More worrying is that owners of older, existing fossil fuel generators face the dilemma of whether to spend large amounts of money keeping old power stations safely operating or avoid potential wasted expense and shut down these antiquated plants in anticipation of carbon pricing. Some have opted for the latter – notable examples include Hazelwood in Victoria, Playford and Nothern power stations in South Australia, Wallerawang and Munmorah in NSW and Swanbank and Callide A in Queensland. These shutdowns combined with a hiatus on building new generators are fuelling concerns that recent price rises – which reflect an increasingly insecure and unreliable power system – are set to get worse.

So, in the absence of private sector investment in new generation what should a government do faced with looming blackouts? Should a government simply wait for the incumbent generators, who are enjoying the best profits in years, to invest to reduce prices even though it is clear that they cannot make investment decisions amid such political uncertainty?

The South Australian government has decided it will provide security to the market by building a power station that will operate to avoid customers being blacked out when all other options have been exhausted. It will also develop a battery that will provide high speed security services that will give the market operator a powerful tool to dramatically improve security in South Australia.

The government will also pay a new private sector competitor to build it a generator to meet its own substantial load. This will improve long-term competition, and what’s wrong with that? The combination of these measures will reduce prices because it improves security and competition.

The energy plan comprises long-term solutions at a time when the private sector has nothing but ‘plans’ that evidently have not materialised even after years of high prices. Just how long is Blandy prepared to sacrifice electricity consumers so the likes of AGL and Engie can consider their ‘plans’?

Why would electricity companies take action when they are enjoying very high prices?
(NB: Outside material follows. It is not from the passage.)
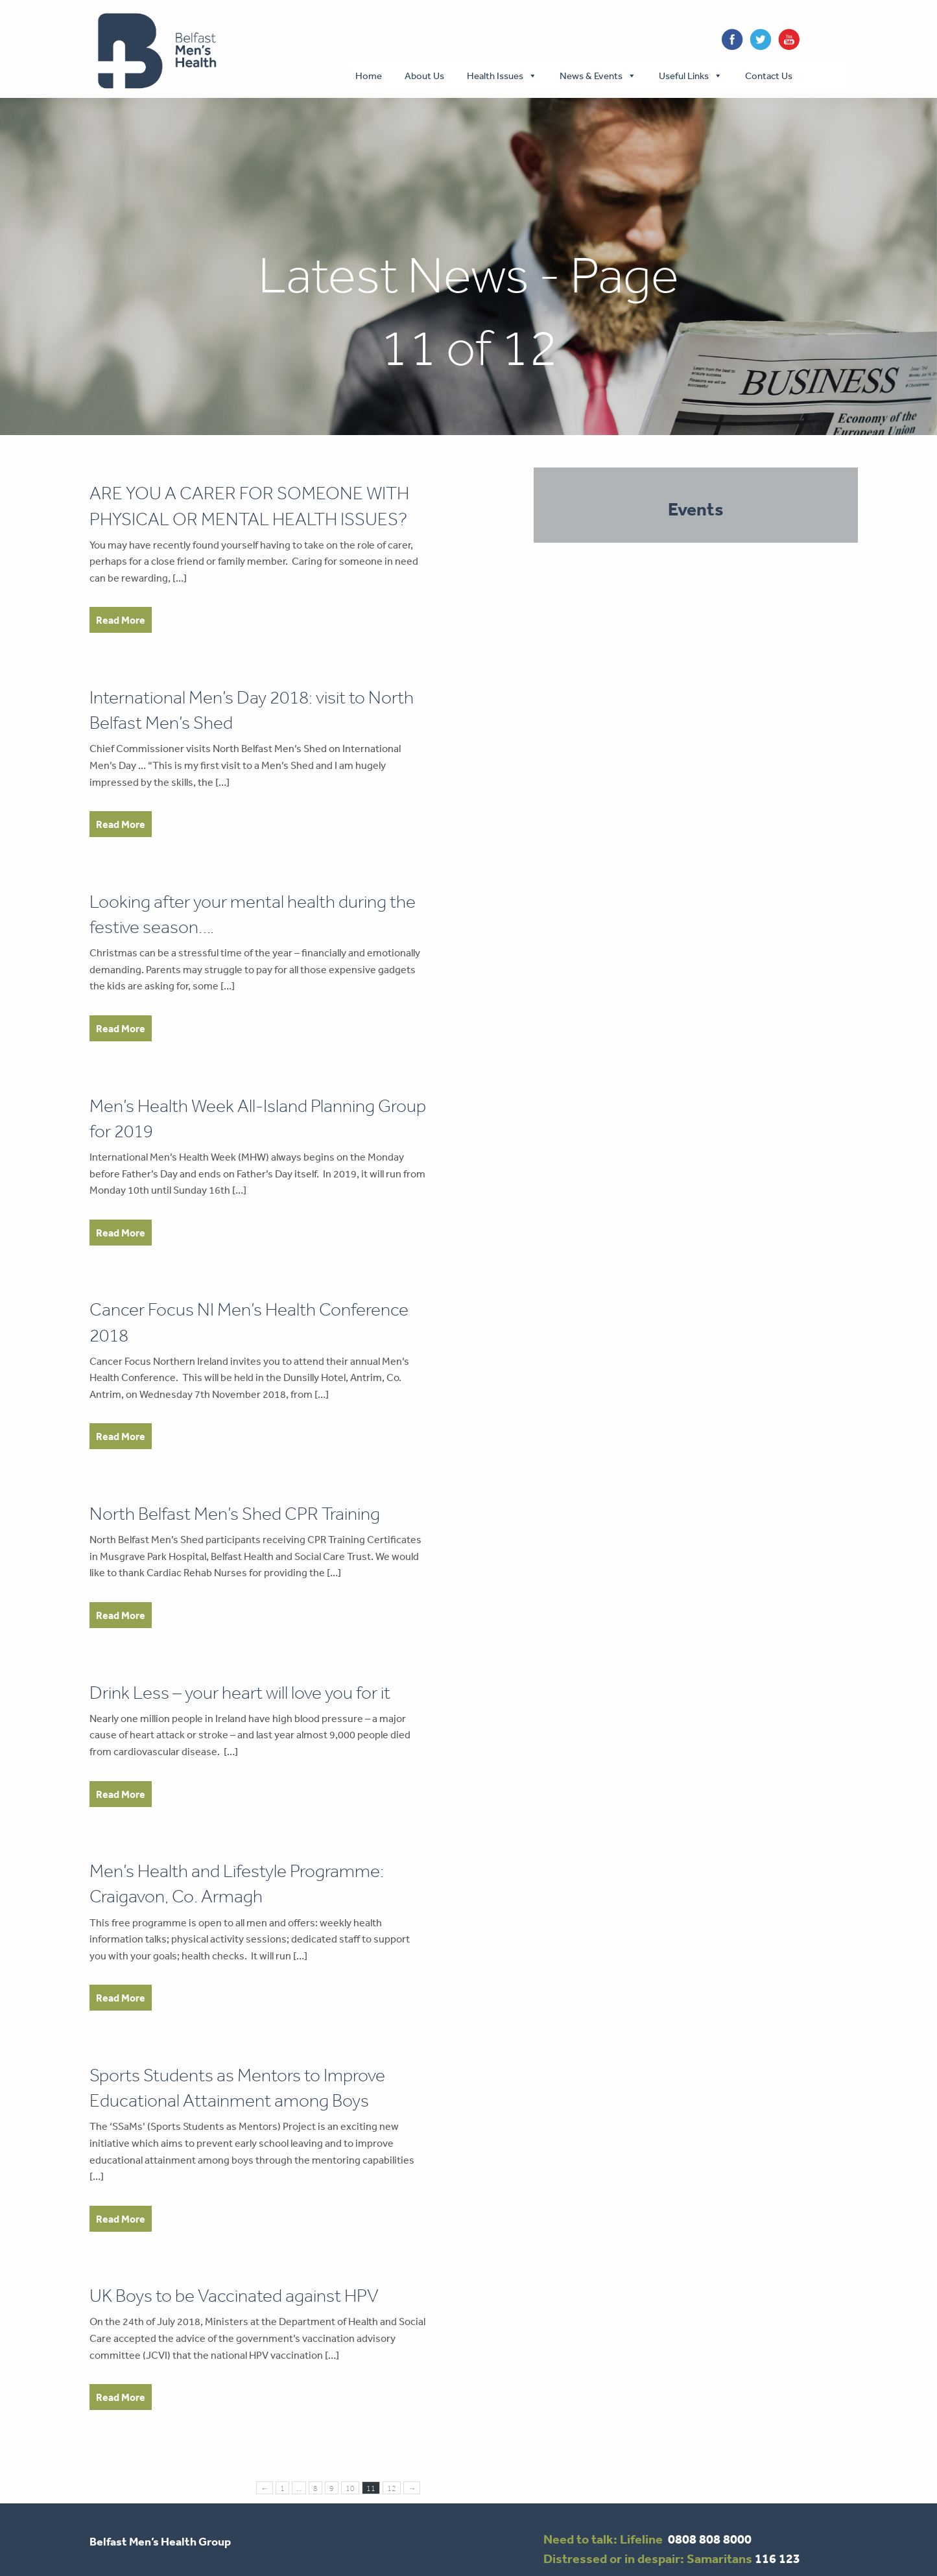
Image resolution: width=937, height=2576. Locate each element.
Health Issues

In addition to waiting for the plans of the private sector to materialise, Blandy says the government should have done a deal with Alinta to keep the Northern Power Station open. Before I knew what was on offer from Alinta I thought the same as Blandy.

The recent release of Alinta’s offer is worth a read. It offered little benefit and great risk.

In exchange for taxpayer funds to keep the Alinta plant going they reserved the right to walk away at any time. It is not hard to imagine that when the going gets tough in the middle of summer and the plant failed, which they then abandoned, Blandy would be the first to criticise the government for doing a deal with a dud power station. The cost of scrabbling for a quick fix to fill the capacity gap would, by far, exceed the cost of the energy plan.

Finally, let me turn to one of the most common misconceptions about the South Australian market that Blandy recites. The wind generation that has been built in South Australia has been developed off the back of the Commonwealth’s renewable scheme and is not supported in any material financial way by the state.

The South Australian renewable target is purely aspirational and the wind generation would have come whether or not the target existed. The Commonwealth could have easily avoided so much wind coming into South Australia by restricting how much wind they fund in each state, but instead Prime Minister Turnbull and his energy minister perpetuate the myth that the astonishing deterioration in power security under their watch is someone else’s fault.

Danny Price is managing director of Frontier Economics, which was employed by the State Government to work on the electricity plan.